● Excerpted records:

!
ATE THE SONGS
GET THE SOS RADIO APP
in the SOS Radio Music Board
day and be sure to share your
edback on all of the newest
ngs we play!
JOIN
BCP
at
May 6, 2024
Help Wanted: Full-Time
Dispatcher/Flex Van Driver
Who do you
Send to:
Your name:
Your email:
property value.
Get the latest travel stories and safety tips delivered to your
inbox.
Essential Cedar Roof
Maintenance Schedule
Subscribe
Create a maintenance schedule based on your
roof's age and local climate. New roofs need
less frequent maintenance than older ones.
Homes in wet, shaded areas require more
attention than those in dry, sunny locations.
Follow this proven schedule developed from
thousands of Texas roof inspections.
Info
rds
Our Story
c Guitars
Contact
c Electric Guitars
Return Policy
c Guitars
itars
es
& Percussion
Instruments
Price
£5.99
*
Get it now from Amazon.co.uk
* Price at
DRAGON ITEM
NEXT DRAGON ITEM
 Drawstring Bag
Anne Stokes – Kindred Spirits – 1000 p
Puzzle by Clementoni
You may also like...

* * *

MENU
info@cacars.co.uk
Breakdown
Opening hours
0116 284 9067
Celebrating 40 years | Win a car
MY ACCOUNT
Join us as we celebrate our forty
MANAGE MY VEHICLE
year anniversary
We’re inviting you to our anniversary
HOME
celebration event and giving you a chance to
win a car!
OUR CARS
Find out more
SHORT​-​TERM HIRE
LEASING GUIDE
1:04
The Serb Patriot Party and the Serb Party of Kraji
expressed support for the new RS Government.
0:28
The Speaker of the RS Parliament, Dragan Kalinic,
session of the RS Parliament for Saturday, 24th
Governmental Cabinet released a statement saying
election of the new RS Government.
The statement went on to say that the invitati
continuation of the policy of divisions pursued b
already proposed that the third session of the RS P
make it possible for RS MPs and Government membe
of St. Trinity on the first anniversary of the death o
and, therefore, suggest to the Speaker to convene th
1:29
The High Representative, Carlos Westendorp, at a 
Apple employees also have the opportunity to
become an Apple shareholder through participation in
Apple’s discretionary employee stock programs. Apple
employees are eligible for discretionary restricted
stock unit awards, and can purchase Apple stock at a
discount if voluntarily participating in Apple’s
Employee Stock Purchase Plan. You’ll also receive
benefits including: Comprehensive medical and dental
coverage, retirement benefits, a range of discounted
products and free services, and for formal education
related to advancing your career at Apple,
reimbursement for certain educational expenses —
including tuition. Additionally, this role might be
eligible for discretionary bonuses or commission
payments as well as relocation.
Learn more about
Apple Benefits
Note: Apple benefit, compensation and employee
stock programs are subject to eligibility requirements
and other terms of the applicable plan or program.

● What is required: Could you restate word for word the lines above, from the one that contains "continuation of the" through the one that contains "of St. Trinity", and no others?

● Your solution:
continuation of the policy of divisions pursued b
already proposed that the third session of the RS P
make it possible for RS MPs and Government membe
of St. Trinity on the first anniversary of the death o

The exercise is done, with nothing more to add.